I recall the night that Donald Trump was elected president. I was covering election night with a colleague, continually updating with the startling results as they came in.
To my surprise, my normally benign colleague was pumping the air with his fists and his MAGA hat came out of nowhere.
That is when it hit me as an “aha” moment.
A lot of voters that supported Trump were people often denoted by the mainstream press as residents of “flyover” country. They were white working class men and women, people whose taxes were being used to bail out the banks during the recession while they lost their homes and land. They were farmers breaking under the strain of increasing competition from other countries. They were executives who resented their taxes being used for foreign aid and failed social programs. They were workers who perceived themselves as competing with undocumented workers for work. They were wealthy, educated people that held beliefs that were espoused by Trump, who could only talk amongst themselves for fear of retribution.
Shortly after the election, people I knew proudly revealed they had voted for Trump, acknowledging each other and forming bubbles of support. Most were just glad. But some became radical supporters.
A friend that used to silence me when I spoke of politics in groups has now become a member of some GOP groups. She espouses alt platforms on her social media to gain access to information from right-wing organizations that are banned in the usual social media. Once apolitical, she is chasing the info-dragon, searching online for more contact with the alt-right. Another acquaintance uses all his free time trolling the Internet to participate in chat groups and alt-right blogs and to gain more details of the alleged conspiracy to steal the election. Still another friend who is not politically right or left has expressed support for investigating the allegations of voter fraud and strong doubts about the judiciary throwing out all of Trump’s lawsuits.
None of these people are stupid. They have never demonstrated racism to me. I don’t know what their thoughts are on the subject because it has never been up for discussion.
What I do know is that since the siege at the United States Capitol last week, all of them have become more disenchanted with the media, the government, Congress and the attempts by Facebook, Twitter, Apple and Google to silence Trumpers.
When Trump was elected the results showed a rising tide of emotion that translated into votes. Polls misled America into believing that Hillary Clinton would win because, it was theorized, many were uncomfortable expressing who they really supported. Even in an anonymous poll.
Since he won, Trump supporters often bear their politics in public, pushing past doubters and waving their flags and their MAGA hats proudly in protest against the political correctness that dominated the pre-Trump era. Even in Honolulu, a bastion of Democratic politics, Trump supporters rally around the Capitol every weekend in caravan, waving flags and honking horns.
And now, with Trump fading disgraced out of the White House, that political correctness has escalated to suppression on social media platforms and censorship. The book Turner’s Rebellion has even been removed from Amazon’s platform, fearing it will cause insurrection.

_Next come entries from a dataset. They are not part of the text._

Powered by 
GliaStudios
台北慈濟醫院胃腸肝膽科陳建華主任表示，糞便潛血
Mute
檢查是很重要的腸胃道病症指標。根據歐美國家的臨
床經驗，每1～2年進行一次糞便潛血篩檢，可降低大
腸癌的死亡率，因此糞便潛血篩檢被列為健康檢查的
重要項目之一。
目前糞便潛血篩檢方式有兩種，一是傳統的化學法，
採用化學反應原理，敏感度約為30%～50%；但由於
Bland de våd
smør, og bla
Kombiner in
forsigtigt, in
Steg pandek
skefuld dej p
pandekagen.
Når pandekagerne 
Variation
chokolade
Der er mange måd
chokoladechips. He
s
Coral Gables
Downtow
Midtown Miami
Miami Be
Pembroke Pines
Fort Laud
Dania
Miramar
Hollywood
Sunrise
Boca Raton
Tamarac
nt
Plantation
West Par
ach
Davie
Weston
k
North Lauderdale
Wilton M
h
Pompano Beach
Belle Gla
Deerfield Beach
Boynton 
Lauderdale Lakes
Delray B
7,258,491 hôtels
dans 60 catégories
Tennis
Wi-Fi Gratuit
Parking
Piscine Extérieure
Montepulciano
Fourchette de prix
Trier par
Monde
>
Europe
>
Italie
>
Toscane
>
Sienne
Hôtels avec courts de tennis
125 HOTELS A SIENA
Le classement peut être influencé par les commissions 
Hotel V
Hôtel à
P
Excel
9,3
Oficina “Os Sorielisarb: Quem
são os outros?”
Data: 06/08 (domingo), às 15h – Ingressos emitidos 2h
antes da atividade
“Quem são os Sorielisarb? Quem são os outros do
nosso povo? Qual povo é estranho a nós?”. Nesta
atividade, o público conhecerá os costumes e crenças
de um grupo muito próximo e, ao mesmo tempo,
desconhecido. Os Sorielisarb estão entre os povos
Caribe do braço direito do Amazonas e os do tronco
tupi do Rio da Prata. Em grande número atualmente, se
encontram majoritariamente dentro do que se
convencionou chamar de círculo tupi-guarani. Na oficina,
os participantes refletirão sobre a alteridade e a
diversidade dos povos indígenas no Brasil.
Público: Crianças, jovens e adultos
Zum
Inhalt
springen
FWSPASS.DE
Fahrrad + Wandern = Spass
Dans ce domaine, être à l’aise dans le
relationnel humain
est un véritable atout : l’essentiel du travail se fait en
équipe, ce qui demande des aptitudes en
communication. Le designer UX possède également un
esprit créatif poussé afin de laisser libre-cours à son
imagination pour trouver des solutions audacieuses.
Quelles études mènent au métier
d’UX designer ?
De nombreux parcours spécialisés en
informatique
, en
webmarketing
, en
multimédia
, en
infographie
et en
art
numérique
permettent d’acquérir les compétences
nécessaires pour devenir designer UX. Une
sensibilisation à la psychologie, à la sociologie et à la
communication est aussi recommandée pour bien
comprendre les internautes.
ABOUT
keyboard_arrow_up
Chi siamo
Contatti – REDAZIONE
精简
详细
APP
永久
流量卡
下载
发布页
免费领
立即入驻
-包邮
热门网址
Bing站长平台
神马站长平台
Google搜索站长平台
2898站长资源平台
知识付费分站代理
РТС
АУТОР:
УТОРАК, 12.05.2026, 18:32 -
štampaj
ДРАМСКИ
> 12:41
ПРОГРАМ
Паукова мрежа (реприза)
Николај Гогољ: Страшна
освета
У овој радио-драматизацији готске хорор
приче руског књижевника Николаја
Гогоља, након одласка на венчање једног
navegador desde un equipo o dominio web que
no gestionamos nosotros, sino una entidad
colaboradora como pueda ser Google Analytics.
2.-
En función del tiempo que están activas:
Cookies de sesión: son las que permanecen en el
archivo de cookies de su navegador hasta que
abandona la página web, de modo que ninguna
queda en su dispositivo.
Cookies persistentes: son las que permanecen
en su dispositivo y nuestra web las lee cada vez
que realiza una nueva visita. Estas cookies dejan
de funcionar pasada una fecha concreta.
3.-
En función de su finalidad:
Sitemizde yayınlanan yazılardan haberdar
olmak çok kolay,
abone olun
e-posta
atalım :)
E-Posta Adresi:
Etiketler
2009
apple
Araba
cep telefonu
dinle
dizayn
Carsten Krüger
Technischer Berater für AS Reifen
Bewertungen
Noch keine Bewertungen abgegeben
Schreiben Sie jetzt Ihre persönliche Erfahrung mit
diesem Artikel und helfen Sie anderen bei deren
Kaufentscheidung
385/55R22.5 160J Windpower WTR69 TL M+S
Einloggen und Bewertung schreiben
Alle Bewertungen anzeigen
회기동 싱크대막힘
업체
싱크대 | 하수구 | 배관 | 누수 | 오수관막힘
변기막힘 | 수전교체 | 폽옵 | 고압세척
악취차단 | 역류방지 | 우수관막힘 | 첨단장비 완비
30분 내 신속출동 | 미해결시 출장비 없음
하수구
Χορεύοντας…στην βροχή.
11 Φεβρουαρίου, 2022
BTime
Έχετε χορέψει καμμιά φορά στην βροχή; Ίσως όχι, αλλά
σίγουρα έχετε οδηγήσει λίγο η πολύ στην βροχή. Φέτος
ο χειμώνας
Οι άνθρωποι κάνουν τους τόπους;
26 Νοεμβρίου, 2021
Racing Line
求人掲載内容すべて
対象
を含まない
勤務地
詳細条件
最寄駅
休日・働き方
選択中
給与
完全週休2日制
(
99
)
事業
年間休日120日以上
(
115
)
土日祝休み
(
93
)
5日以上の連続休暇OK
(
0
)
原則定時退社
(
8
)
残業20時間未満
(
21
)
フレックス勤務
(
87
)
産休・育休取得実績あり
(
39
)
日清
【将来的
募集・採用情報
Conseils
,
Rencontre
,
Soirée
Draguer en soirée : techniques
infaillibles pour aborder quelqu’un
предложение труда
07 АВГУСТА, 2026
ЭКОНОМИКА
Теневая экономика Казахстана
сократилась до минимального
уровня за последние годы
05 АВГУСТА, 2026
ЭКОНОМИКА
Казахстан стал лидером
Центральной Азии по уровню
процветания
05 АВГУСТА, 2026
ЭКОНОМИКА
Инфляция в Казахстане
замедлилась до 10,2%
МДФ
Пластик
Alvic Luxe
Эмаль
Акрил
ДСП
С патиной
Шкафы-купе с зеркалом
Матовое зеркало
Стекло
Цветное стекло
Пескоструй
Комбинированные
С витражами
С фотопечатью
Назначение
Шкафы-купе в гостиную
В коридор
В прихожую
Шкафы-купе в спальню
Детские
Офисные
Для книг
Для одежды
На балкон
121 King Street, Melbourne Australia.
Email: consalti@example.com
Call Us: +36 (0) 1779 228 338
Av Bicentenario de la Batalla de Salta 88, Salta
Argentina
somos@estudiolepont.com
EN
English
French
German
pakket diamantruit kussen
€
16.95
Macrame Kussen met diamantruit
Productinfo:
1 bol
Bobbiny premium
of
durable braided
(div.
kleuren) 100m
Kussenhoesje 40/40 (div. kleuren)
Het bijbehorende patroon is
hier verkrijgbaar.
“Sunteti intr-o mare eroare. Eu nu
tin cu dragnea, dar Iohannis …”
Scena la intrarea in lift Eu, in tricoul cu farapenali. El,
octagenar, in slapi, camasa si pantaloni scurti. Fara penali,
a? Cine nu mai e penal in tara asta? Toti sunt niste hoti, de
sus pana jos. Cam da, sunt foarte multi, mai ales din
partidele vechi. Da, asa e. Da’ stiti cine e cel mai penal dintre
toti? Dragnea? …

It is clearly obvious that these outlets do not wish to be blamed if/when there is another siege, especially as control is being transferred from Republican to Democratic hands in the Executive and Legislative branches.
When there is repression, there arises expression. It is the irony of life, one of those things.
These mainstream attempts to suppress freedom of expression may have untold collateral damage as those who felt marginally disenfranchised before are feeling thoroughly disenfranchised now.
The largely show-impeachment of Donald Trump for a second time has also marginalized a huge group of now-very active people who feel from the bottom of their souls, that the election was stolen from them.
Freedom is the longing of the American soul. That is what we are all about. That includes freedom of expression – no matter how noxious it is – for all. When that freedom is denied, albeit by the marketplace in this case – Americans will find another way. Because the other hallmark of America is American ingenuity. We find solutions. And that is what is happening. New alt platforms are increasing daily.
With it, the disparity amidst the conversation is growing more heated. The sides are hardening; not softening. The discourse is becoming more angry. The self-righteousness of both sides is escalating with the media and the Democrats assuming that they have a mandate to power.
But power has always been intoxicating. Watch Nancy Pelosi and Chuck Schumer to see what it looks like when it’s at its peak. Arrogance is not pretty. Power corrupts and absolute power corrupts absolutely.
By suppressing the voices of Americans who were already “flyovers” before Trump, the fallout could be unanticipated collateral damage that emerges as a new and more vitriolic group rises in its place; bitter, determined, self-righteous and armed with a new infusion of reactionary passion.